破碎支离的字眼,一时争相涌入脑海。
她傻坐在原地,嘴唇嗫嚅着、似想说些什么,脑袋却不受控制地抽疼起来。
【我每一日,都梦见你。】
是谁?
【纵然痛苦,纵然不甘。还请殿下,咬紧牙关,活下去吧——】
【殿下,不要把我埋在地下受虫咬,不要把我装在黑漆漆的盒子里……】
是噩梦还是现实?
光是想起就止不住流泪的过去,芜杂纷繁如雪片飞来、又每一个都模糊不清的场景。
她一时喘不过气来,嘴里挣扎着直喊“阿伊”,阿伊却始终没有回应。徒留她腹痛交加,头更疼得直抽气,整个人仰倒在床边。意识朦胧间,一双冰冷的手忽捉住她的手臂、将她半搀扶起。
“……?”
她被那手如从冰水中初捞起般沁凉的温度惊得打了个寒噤,正疑惑他的手为何那么冷、手心又密密麻麻是汗,他的脸已靠过来,与她额头相贴。
“疼么。
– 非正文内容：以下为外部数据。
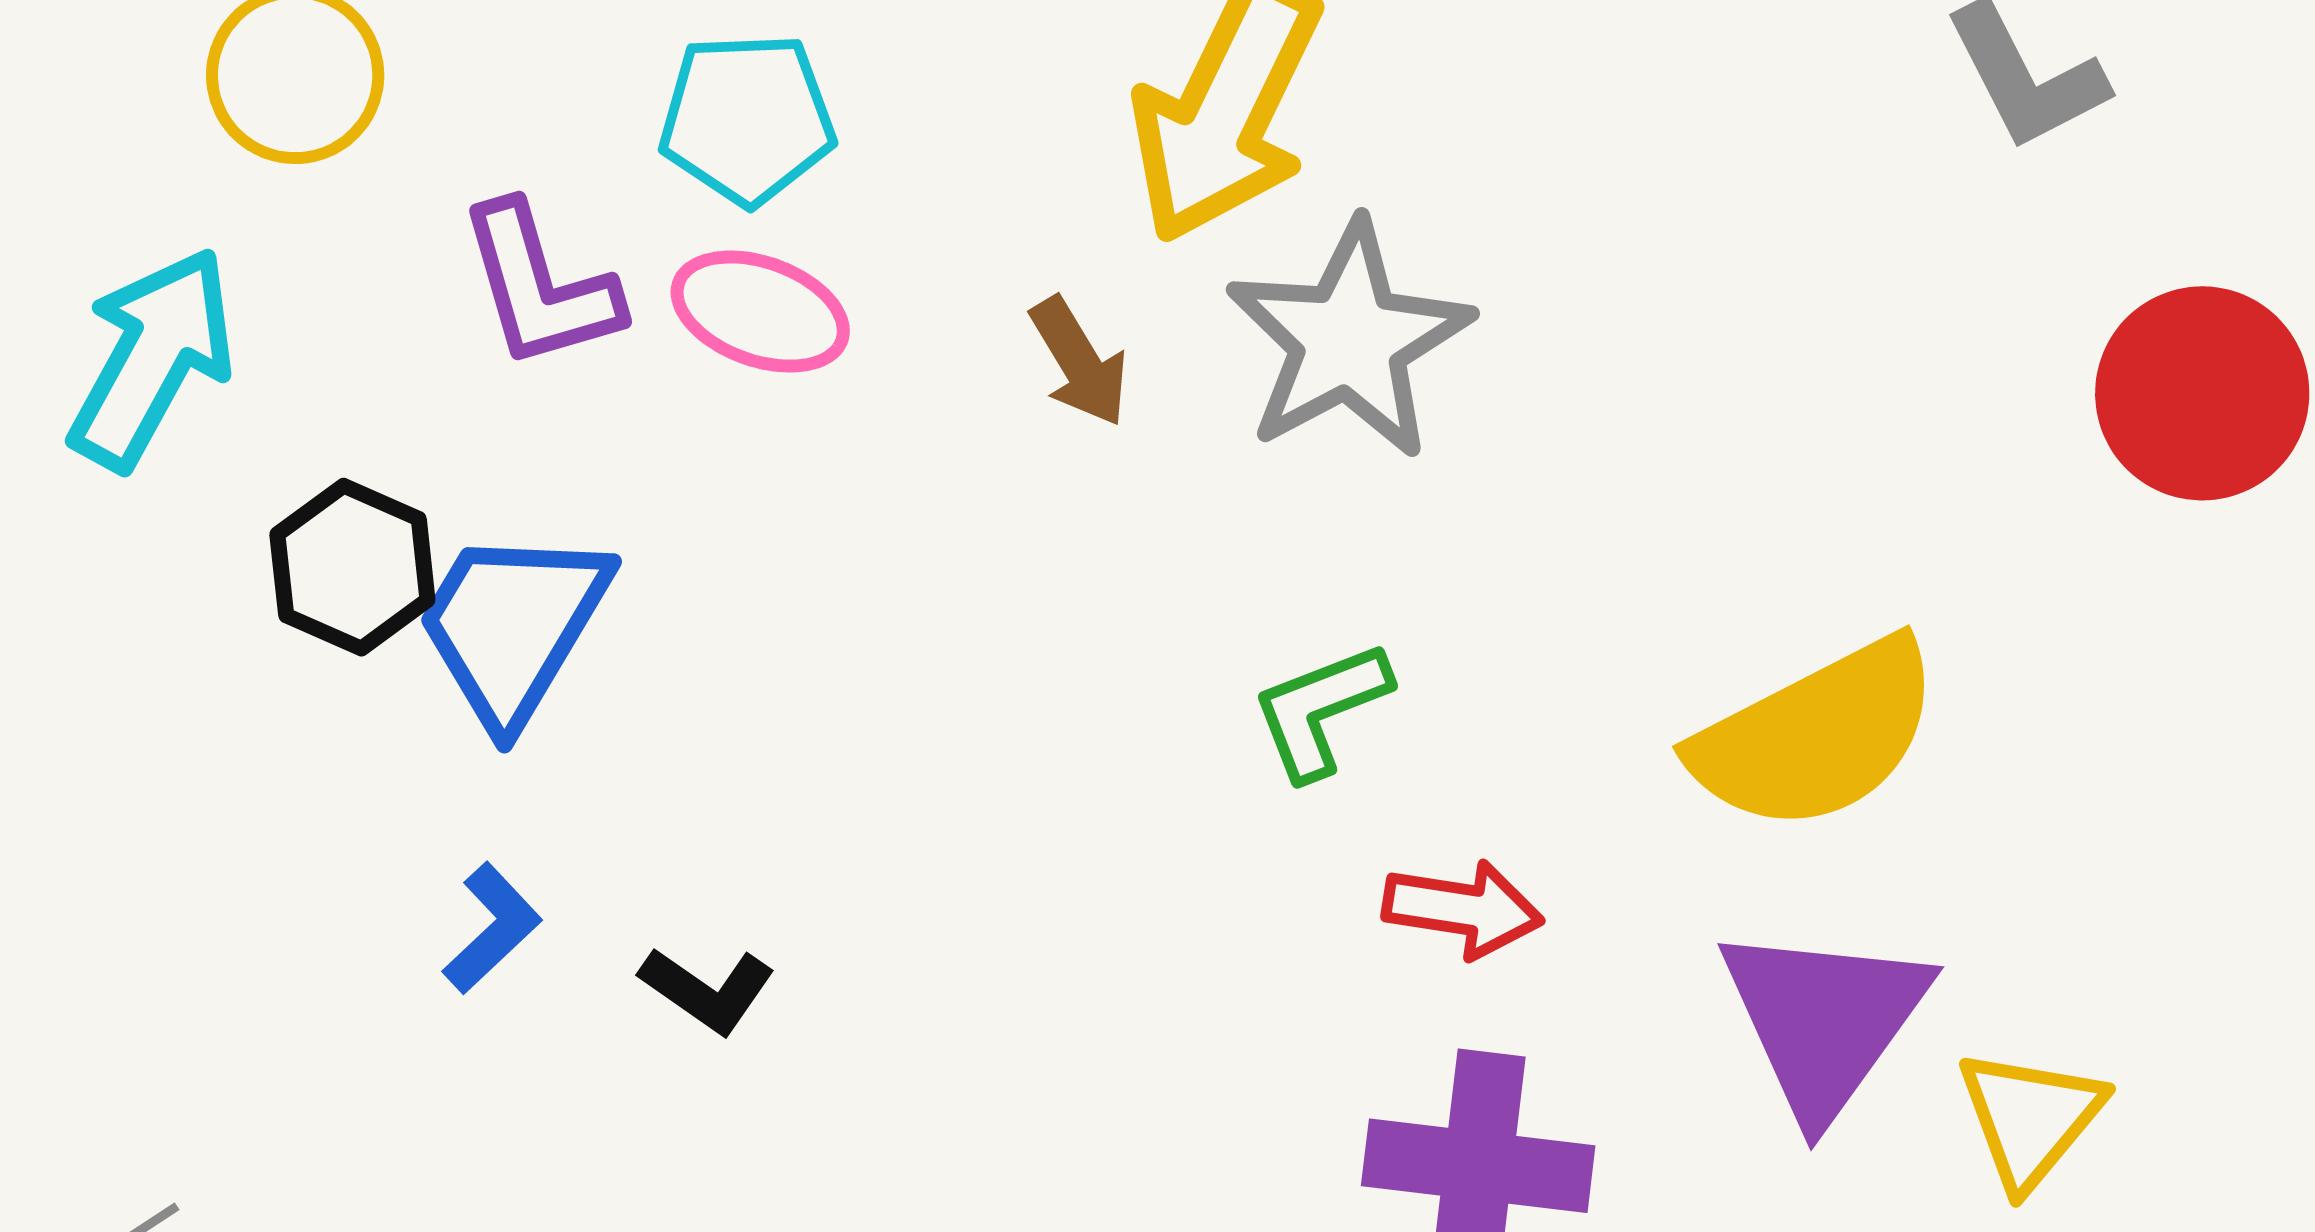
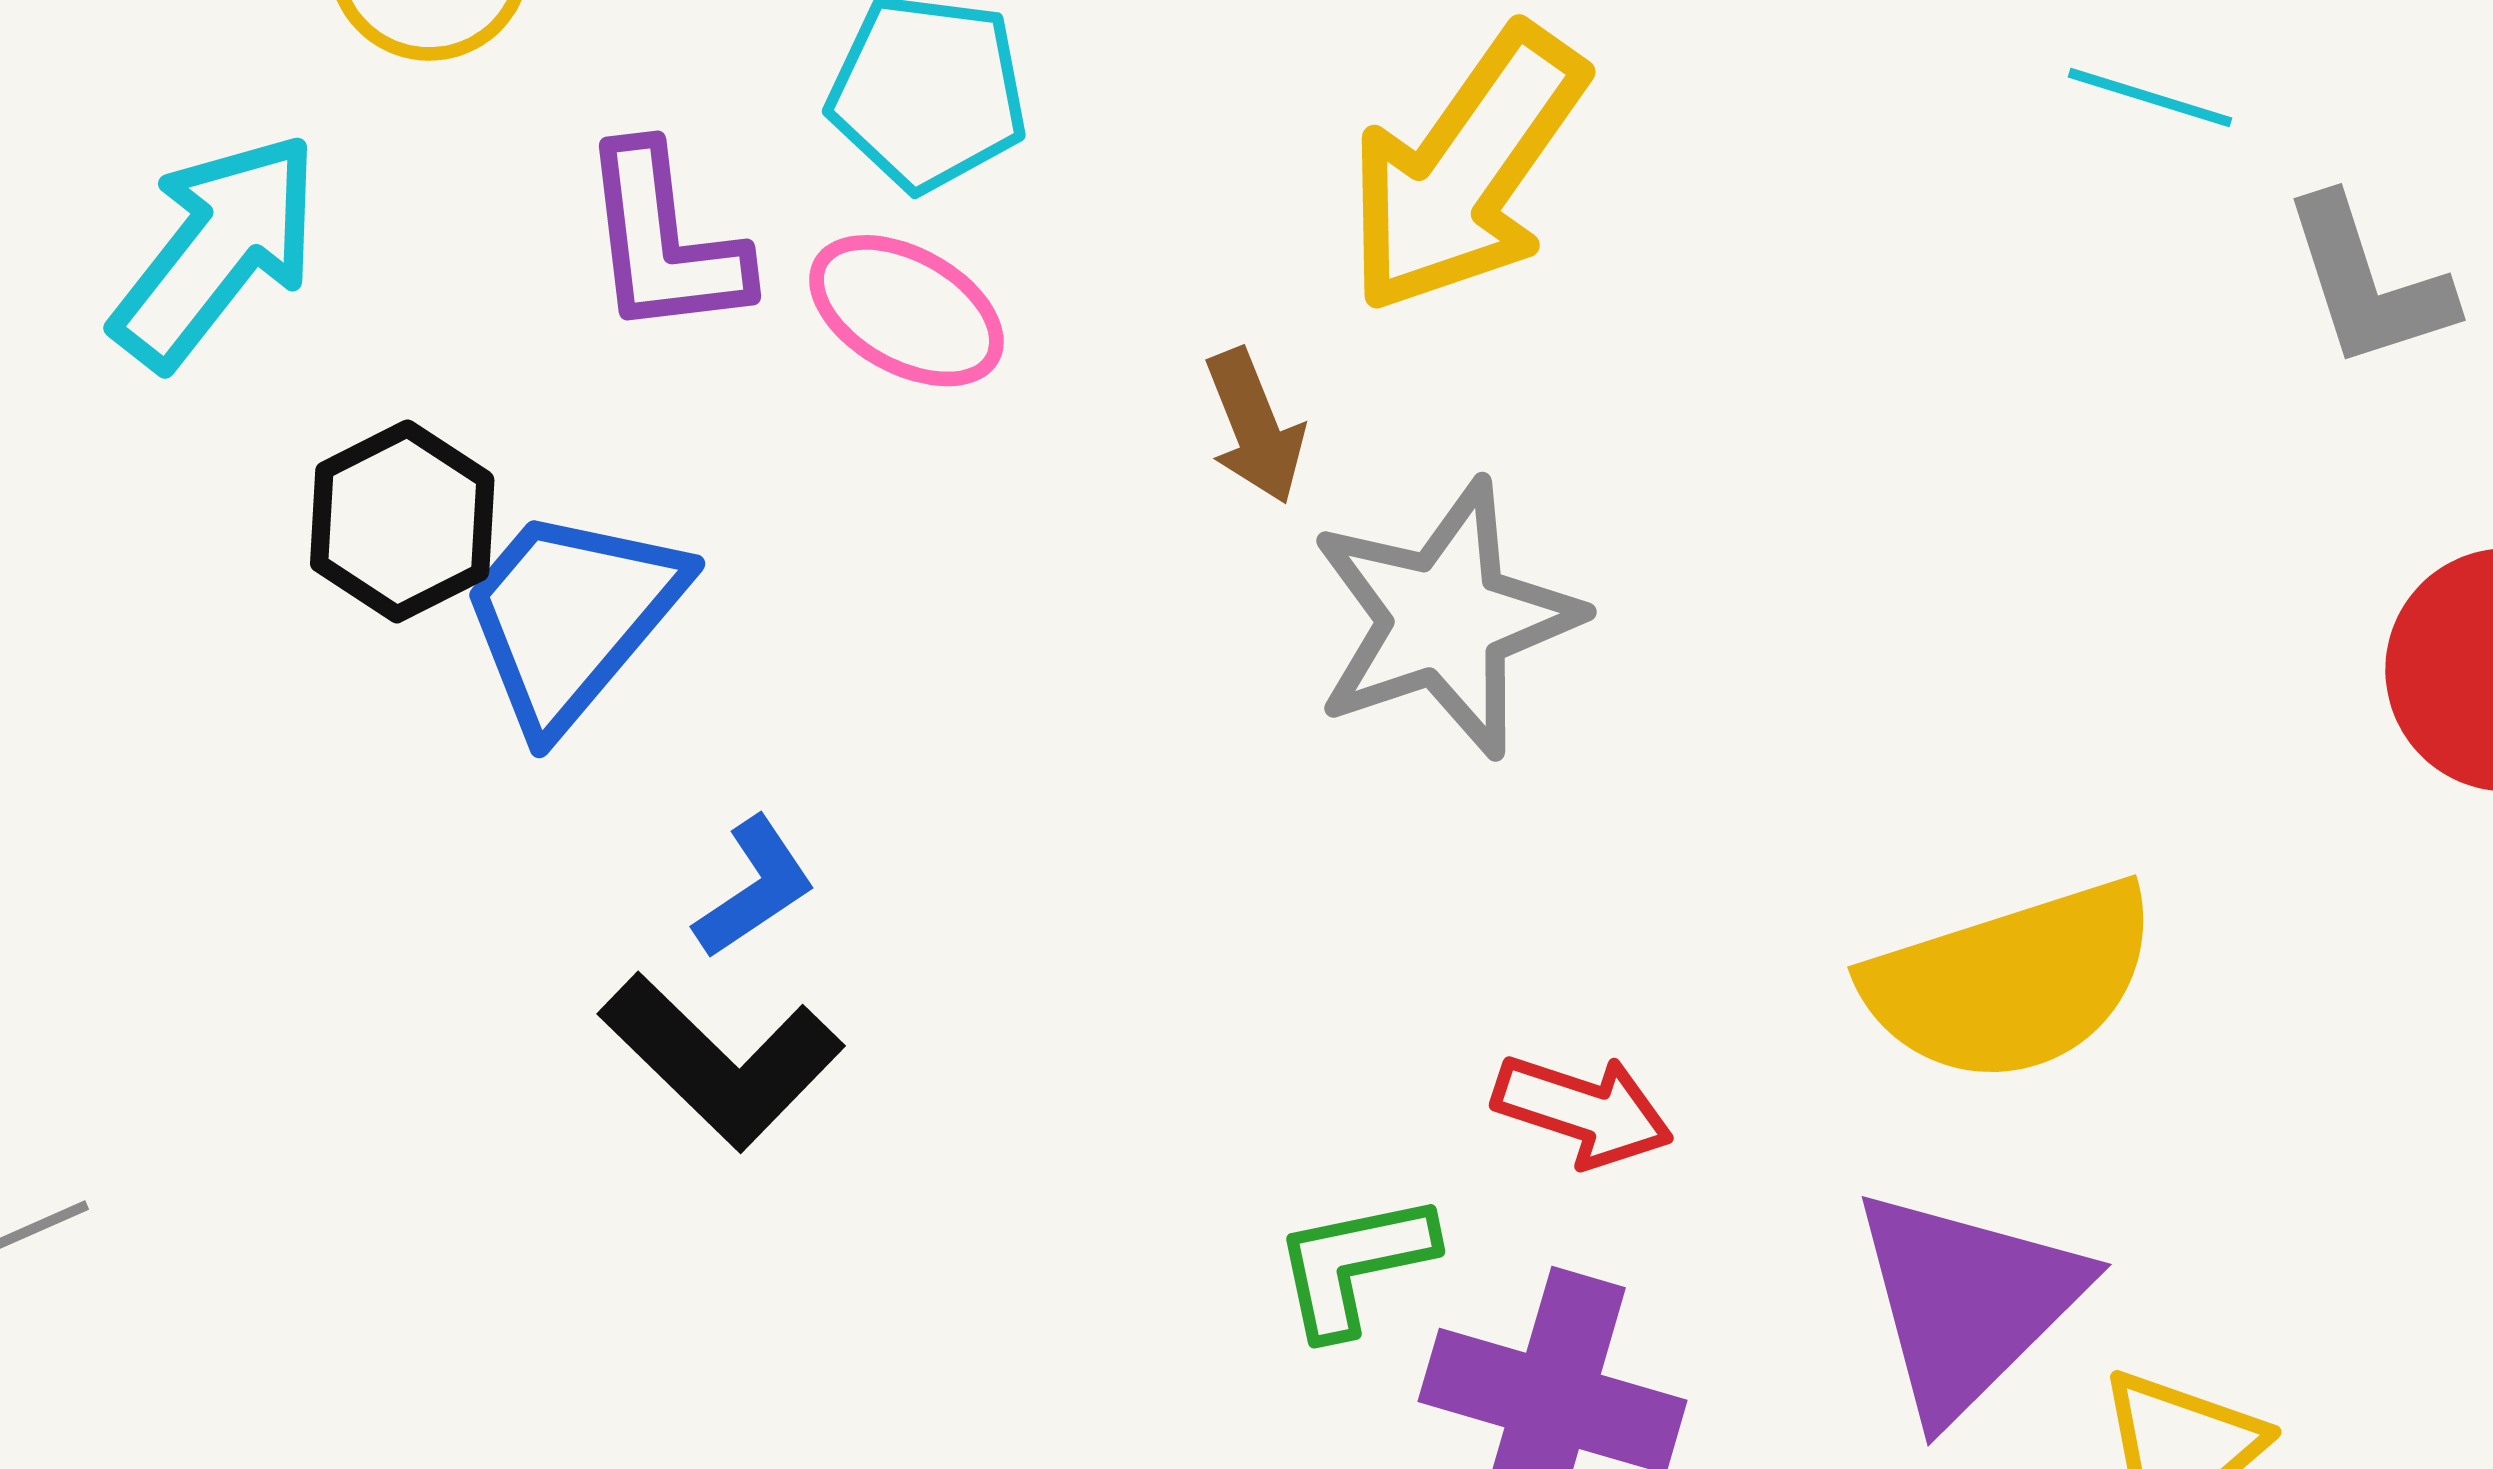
gray star: (1349, 340) -> (1445, 619), moved
green L-shape: (1321, 710) -> (1354, 1264), moved
blue L-shape: (492, 928) -> (754, 888), moved
black L-shape: (707, 990) -> (721, 1061), size x1.6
”
仿佛曾无数次做过相同的事,“轻车熟路”到无需指点。
顿了顿,他将自己的手心呵热,又摸索着覆上她的小腹,不轻不重地揉按着。
没有唇齿交缠、抵死缠绵的缱绻,亦没有想象中的以命相挟。
有那么一瞬间,她甚至怀疑书里所写那些是否杜撰——否则,一个只知杀人为乐的疯子,又岂会像个孩子般依偎着她?那种太熟悉又太依赖的错觉,令人无法不晃神。
她一瞬怔忪。
“芳娘。”而他渐渐将头低下,埋在她的颈窝,话似叹息,似感喟,手臂渐渐收拢,环住她的双肩。
许久,却亦只是轻喃一声:“找到你了。”
仿佛他曾无数次这样抱过她,而她亦曾无数次在这样的深夜,与他耳鬓厮磨,同卧一榻。
塔娜为这突然冒出的想法而悚然,心中泛起古怪的涟漪:说不清道不明、又令人头痛不已的熟悉感,一如男人嘴里从未听说过的名字,陌生得让她无法看清。
什么叫“找到你了”?
他与她有仇、有恩,还是有旧?他又为什么要找她?
她全都想不起来,毫无印象。
“我不认识你,”所以,思忖半天,亦只能费劲地从他怀中抬起头,她有些不平地小声咕哝道,“为什么你们都总是认错我?我不叫谢沉沉,也不叫芳娘。”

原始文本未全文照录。